In [None]:
import torch
import torch.nn as nn
import torch.optim as optim
from torch.utils.data import DataLoader
from datasets import load_dataset
import matplotlib.pyplot as plt
from collections import Counter
import random
import numpy as np

In [2]:
torch.manual_seed(42)
torch.cuda.manual_seed_all(42)
random.seed(42)
np.random.seed(42)

In [3]:
df_summary = 0

In [4]:
df_score = 0

In [None]:
# This code is downloading the notebook from GitHub and running it
import requests
from pathlib import Path
url = "https://raw.githubusercontent.com/nbakas/NLP/refs/heads/main/02-Preprocessing.ipynb"
filename = url.split("/")[-1]
local_path = Path.cwd() / filename
response = requests.get(url)
response.raise_for_status()
local_path.write_bytes(response.content)
%run $local_path

In [6]:
import torch
import torch.nn as nn
import torch.optim as optim
from torch.utils.data import Dataset, DataLoader
from sklearn.model_selection import train_test_split
from sklearn.preprocessing import LabelEncoder
from collections import Counter
import numpy as np

# Example preprocessing: tokenize and build vocab

In [7]:
class TextDataset(Dataset):
    def __init__(self, texts, labels, vocab=None, max_len=20):
        self.max_len = max_len
        self.texts = [t.lower().split() for t in texts]
        self.labels = labels

        if vocab is None:
            counter = Counter(word for text in self.texts for word in text)
            self.vocab = {word: idx + 2 for idx, (word, _) in enumerate(counter.most_common())}  # 0: pad, 1: unk
            self.vocab['<PAD>'] = 0
            self.vocab['<UNK>'] = 1
        else:
            self.vocab = vocab

    def __len__(self):
        return len(self.labels)

    def encode_text(self, text):
        ids = [self.vocab.get(word, self.vocab['<UNK>']) for word in text]
        if len(ids) < self.max_len:
            ids += [self.vocab['<PAD>']] * (self.max_len - len(ids))
        else:
            ids = ids[:self.max_len]
        return torch.tensor(ids)

    def __getitem__(self, idx):
        text = self.encode_text(self.texts[idx])
        label = torch.tensor(self.labels[idx] - 1)  # Assuming scores are 1-5, make them 0-4
        return text, label

# Model

In [8]:
class DLModel(nn.Module):
    def __init__(self, vocab_size, embed_dim, hidden_dim, output_dim, model_type='RNN', dropout_prob=0.5):
        super().__init__()
        # This layer automatically learns word embeddings during training, so you just need to convert your text into lists of token indices — which your TextDataset already does in encode_text().
        self.embedding = nn.Embedding(vocab_size, embed_dim)

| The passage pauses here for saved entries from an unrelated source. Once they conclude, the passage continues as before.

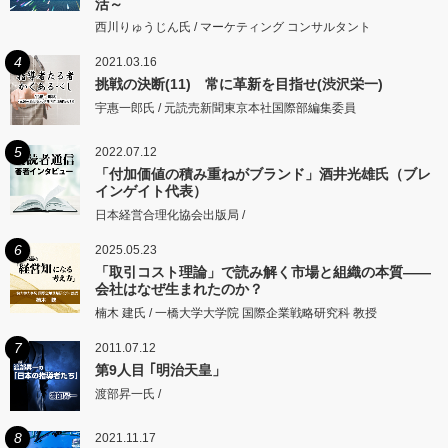
活～
西川りゅうじん氏 / マーケティング コンサルタント
4
2021.03.16
挑戦の決断(11) 常に革新を目指せ(渋沢栄一)
宇惠一郎氏 / 元読売新聞東京本社国際部編集委員
5
2022.07.12
「付加価値の積み重ねがブランド」酒井光雄氏（ブレ
インゲイト代表）
日本経営合理化協会出版局 /
6
2025.05.23
「取引コスト理論」で読み解く市場と組織の本質――
会社はなぜ生まれたのか？
楠木 建氏 / 一橋大学大学院 国際企業戦略研究科 教授
7
2011.07.12
第9人目 ｢明治天皇」
渡部昇一氏 /
8
2021.11.17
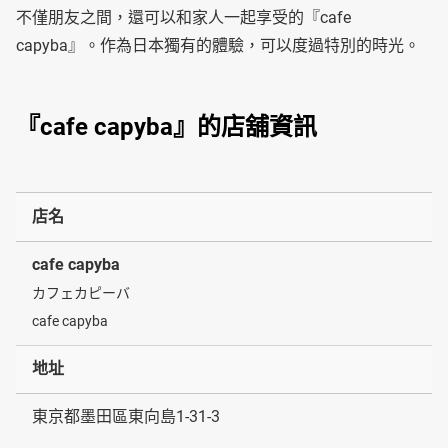
不僅朋友之間，還可以和家人一起享受的『cafe
capyba』。作為日本獨有的體驗，可以度過特別的時光。
『cafe capyba』的店舖資訊
店名
cafe capyba
カフェカピーバ
cafe capyba
地址
東京都墨田區東向島1-31-3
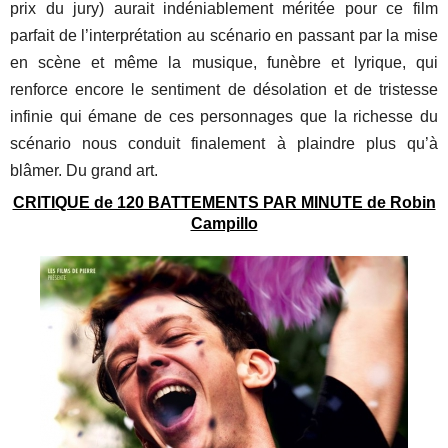
prix du jury) aurait indéniablement méritée pour ce film
parfait de l’interprétation au scénario en passant par la mise
en scène et même la musique, funèbre et lyrique, qui
renforce encore le sentiment de désolation et de tristesse
infinie qui émane de ces personnages que la richesse du
scénario nous conduit finalement à plaindre plus qu’à
blâmer. Du grand art.
CRITIQUE de 120 BATTEMENTS PAR MINUTE de Robin
Campillo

        if model_type == 'RNN':
            self.rnn = nn.RNN(embed_dim, hidden_dim, batch_first=True)
        elif model_type == 'LSTM':
            self.rnn = nn.LSTM(embed_dim, hidden_dim, batch_first=True)
        elif model_type == 'GRU':
            self.rnn = nn.GRU(embed_dim, hidden_dim, batch_first=True)
        else:
            raise ValueError('model_type must be RNN, LSTM, or GRU')

        self.dropout = nn.Dropout(dropout_prob)
        self.fc = nn.Linear(hidden_dim, output_dim)

    def forward(self, x):
        embedded = self.embedding(x)
        output, hidden = self.rnn(embedded)

        if isinstance(hidden, tuple):  # LSTM gives (hidden_state, cell_state)
            hidden = hidden[0]

        hidden = self.dropout(hidden.squeeze(0))
        out = self.fc(hidden)
        return out

# Prepare data

In [None]:
texts = df_summary.tolist()
texts[:5]

In [None]:
labels = df_score.astype(int).tolist()
labels[:5]

In [11]:
train_texts, test_texts, train_labels, test_labels = train_test_split(texts, labels, test_size=0.2, random_state=42)

In [12]:
train_dataset = TextDataset(train_texts, train_labels)
test_dataset = TextDataset(test_texts, test_labels, vocab=train_dataset.vocab)

train_loader = DataLoader(train_dataset, batch_size=16, shuffle=True)
test_loader = DataLoader(test_dataset, batch_size=16)

# Hyperparameters

In [13]:
vocab_size = len(train_dataset.vocab)
embed_dim = 384
hidden_dim = 128
output_dim = 5  # 5 classes (1-5 stars)
model_type = 'LSTM'  # <-- CHANGE HERE to 'RNN' or 'GRU'

# Model, loss, optimizer

In [14]:
device = torch.device('cuda' if torch.cuda.is_available() else 'cpu')
model = DLModel(vocab_size, embed_dim, hidden_dim, output_dim, model_type).to(device)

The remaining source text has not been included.